== Work to be completed ==
Exactly and in full, give the records again.

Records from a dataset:
/---
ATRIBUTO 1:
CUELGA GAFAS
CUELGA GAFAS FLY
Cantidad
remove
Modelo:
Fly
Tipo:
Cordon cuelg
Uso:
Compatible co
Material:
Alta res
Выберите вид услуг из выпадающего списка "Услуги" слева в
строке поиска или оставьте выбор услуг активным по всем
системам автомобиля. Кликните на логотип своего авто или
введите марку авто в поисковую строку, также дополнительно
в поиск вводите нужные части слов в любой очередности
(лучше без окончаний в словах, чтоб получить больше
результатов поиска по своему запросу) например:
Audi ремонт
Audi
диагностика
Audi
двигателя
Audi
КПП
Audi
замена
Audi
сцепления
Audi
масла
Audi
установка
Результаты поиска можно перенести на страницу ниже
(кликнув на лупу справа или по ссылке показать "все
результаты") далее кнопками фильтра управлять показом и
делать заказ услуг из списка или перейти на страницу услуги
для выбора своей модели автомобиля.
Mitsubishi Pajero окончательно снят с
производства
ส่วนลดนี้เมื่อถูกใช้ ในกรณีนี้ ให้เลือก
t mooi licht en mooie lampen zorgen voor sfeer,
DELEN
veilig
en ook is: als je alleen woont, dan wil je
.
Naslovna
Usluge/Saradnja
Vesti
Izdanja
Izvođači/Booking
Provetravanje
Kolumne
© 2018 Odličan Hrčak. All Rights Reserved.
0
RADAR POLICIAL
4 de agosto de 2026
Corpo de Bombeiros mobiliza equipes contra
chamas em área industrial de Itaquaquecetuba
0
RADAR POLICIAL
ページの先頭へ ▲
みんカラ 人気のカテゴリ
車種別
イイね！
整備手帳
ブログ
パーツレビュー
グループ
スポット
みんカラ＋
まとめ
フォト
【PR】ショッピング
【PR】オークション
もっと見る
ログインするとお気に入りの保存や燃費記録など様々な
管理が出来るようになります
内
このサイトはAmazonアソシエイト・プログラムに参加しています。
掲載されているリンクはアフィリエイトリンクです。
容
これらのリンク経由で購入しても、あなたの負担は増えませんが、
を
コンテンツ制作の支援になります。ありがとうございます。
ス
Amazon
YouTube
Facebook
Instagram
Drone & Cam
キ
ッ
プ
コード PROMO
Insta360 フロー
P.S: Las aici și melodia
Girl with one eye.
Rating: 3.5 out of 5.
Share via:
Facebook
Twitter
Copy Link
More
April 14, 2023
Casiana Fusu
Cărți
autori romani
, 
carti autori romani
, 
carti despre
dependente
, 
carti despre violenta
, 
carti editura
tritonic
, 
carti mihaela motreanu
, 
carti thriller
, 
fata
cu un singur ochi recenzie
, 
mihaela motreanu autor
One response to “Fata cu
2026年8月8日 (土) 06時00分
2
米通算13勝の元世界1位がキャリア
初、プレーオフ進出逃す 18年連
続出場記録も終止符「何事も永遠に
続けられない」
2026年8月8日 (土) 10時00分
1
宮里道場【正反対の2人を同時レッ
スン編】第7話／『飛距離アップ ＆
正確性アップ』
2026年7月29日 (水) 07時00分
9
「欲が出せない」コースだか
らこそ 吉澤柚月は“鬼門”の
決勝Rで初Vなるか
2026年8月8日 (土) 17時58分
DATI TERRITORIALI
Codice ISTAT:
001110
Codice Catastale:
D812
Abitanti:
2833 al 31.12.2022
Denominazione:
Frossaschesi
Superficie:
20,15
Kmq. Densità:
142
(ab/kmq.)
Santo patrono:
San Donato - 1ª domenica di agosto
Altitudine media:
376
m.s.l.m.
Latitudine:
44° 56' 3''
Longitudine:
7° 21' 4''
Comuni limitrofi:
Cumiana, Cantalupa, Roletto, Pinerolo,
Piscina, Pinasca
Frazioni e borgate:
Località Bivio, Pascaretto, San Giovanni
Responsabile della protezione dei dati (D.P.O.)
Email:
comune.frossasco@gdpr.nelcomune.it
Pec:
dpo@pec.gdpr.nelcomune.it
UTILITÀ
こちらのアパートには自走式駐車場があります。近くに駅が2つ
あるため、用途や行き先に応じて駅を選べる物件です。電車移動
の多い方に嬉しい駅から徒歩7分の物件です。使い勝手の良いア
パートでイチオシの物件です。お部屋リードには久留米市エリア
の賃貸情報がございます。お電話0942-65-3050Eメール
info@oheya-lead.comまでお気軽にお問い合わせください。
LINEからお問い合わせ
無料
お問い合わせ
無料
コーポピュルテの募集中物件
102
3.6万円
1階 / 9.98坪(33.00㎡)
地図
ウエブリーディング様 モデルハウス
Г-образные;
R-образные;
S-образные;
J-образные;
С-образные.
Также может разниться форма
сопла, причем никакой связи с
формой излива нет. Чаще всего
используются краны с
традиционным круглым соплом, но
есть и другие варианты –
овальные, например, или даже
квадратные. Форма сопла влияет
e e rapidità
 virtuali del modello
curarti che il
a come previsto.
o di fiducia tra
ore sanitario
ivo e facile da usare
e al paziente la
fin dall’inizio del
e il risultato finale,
\---
== Completed task ==
ATRIBUTO 1:
CUELGA GAFAS
CUELGA GAFAS FLY
Cantidad
remove
Modelo:
Fly
Tipo:
Cordon cuelg
Uso:
Compatible co
Material:
Alta res
Выберите вид услуг из выпадающего списка "Услуги" слева в
строке поиска или оставьте выбор услуг активным по всем
системам автомобиля. Кликните на логотип своего авто или
введите марку авто в поисковую строку, также дополнительно
в поиск вводите нужные части слов в любой очередности
(лучше без окончаний в словах, чтоб получить больше
результатов поиска по своему запросу) например:
Audi ремонт
Audi
диагностика
Audi
двигателя
Audi
КПП
Audi
замена
Audi
сцепления
Audi
масла
Audi
установка
Результаты поиска можно перенести на страницу ниже
(кликнув на лупу справа или по ссылке показать "все
результаты") далее кнопками фильтра управлять показом и
делать заказ услуг из списка или перейти на страницу услуги
для выбора своей модели автомобиля.
Mitsubishi Pajero окончательно снят с
производства
ส่วนลดนี้เมื่อถูกใช้ ในกรณีนี้ ให้เลือก
t mooi licht en mooie lampen zorgen voor sfeer,
DELEN
veilig
en ook is: als je alleen woont, dan wil je
.
Naslovna
Usluge/Saradnja
Vesti
Izdanja
Izvođači/Booking
Provetravanje
Kolumne
© 2018 Odličan Hrčak. All Rights Reserved.
0
RADAR POLICIAL
4 de agosto de 2026
Corpo de Bombeiros mobiliza equipes contra
chamas em área industrial de Itaquaquecetuba
0
RADAR POLICIAL
ページの先頭へ ▲
みんカラ 人気のカテゴリ
車種別
イイね！
整備手帳
ブログ
パーツレビュー
グループ
スポット
みんカラ＋
まとめ
フォト
【PR】ショッピング
【PR】オークション
もっと見る
ログインするとお気に入りの保存や燃費記録など様々な
管理が出来るようになります
内
このサイトはAmazonアソシエイト・プログラムに参加しています。
掲載されているリンクはアフィリエイトリンクです。
容
これらのリンク経由で購入しても、あなたの負担は増えませんが、
を
コンテンツ制作の支援になります。ありがとうございます。
ス
Amazon
YouTube
Facebook
Instagram
Drone & Cam
キ
ッ
プ
コード PROMO
Insta360 フロー
P.S: Las aici și melodia
Girl with one eye.
Rating: 3.5 out of 5.
Share via:
Facebook
Twitter
Copy Link
More
April 14, 2023
Casiana Fusu
Cărți
autori romani
, 
carti autori romani
, 
carti despre
dependente
, 
carti despre violenta
, 
carti editura
tritonic
, 
carti mihaela motreanu
, 
carti thriller
, 
fata
cu un singur ochi recenzie
, 
mihaela motreanu autor
One response to “Fata cu
2026年8月8日 (土) 06時00分
2
米通算13勝の元世界1位がキャリア
初、プレーオフ進出逃す 18年連
続出場記録も終止符「何事も永遠に
続けられない」
2026年8月8日 (土) 10時00分
1
宮里道場【正反対の2人を同時レッ
スン編】第7話／『飛距離アップ ＆
正確性アップ』
2026年7月29日 (水) 07時00分
9
「欲が出せない」コースだか
らこそ 吉澤柚月は“鬼門”の
決勝Rで初Vなるか
2026年8月8日 (土) 17時58分
DATI TERRITORIALI
Codice ISTAT:
001110
Codice Catastale:
D812
Abitanti:
2833 al 31.12.2022
Denominazione:
Frossaschesi
Superficie:
20,15
Kmq. Densità:
142
(ab/kmq.)
Santo patrono:
San Donato - 1ª domenica di agosto
Altitudine media:
376
m.s.l.m.
Latitudine:
44° 56' 3''
Longitudine:
7° 21' 4''
Comuni limitrofi:
Cumiana, Cantalupa, Roletto, Pinerolo,
Piscina, Pinasca
Frazioni e borgate:
Località Bivio, Pascaretto, San Giovanni
Responsabile della protezione dei dati (D.P.O.)
Email:
comune.frossasco@gdpr.nelcomune.it
Pec:
dpo@pec.gdpr.nelcomune.it
UTILITÀ
こちらのアパートには自走式駐車場があります。近くに駅が2つ
あるため、用途や行き先に応じて駅を選べる物件です。電車移動
の多い方に嬉しい駅から徒歩7分の物件です。使い勝手の良いア
パートでイチオシの物件です。お部屋リードには久留米市エリア
の賃貸情報がございます。お電話0942-65-3050Eメール
info@oheya-lead.comまでお気軽にお問い合わせください。
LINEからお問い合わせ
無料
お問い合わせ
無料
コーポピュルテの募集中物件
102
3.6万円
1階 / 9.98坪(33.00㎡)
地図
ウエブリーディング様 モデルハウス
Г-образные;
R-образные;
S-образные;
J-образные;
С-образные.
Также может разниться форма
сопла, причем никакой связи с
формой излива нет. Чаще всего
используются краны с
традиционным круглым соплом, но
есть и другие варианты –
овальные, например, или даже
квадратные. Форма сопла влияет
e e rapidità
 virtuali del modello
curarti che il
a come previsto.
o di fiducia tra
ore sanitario
ivo e facile da usare
e al paziente la
fin dall’inizio del
e il risultato finale,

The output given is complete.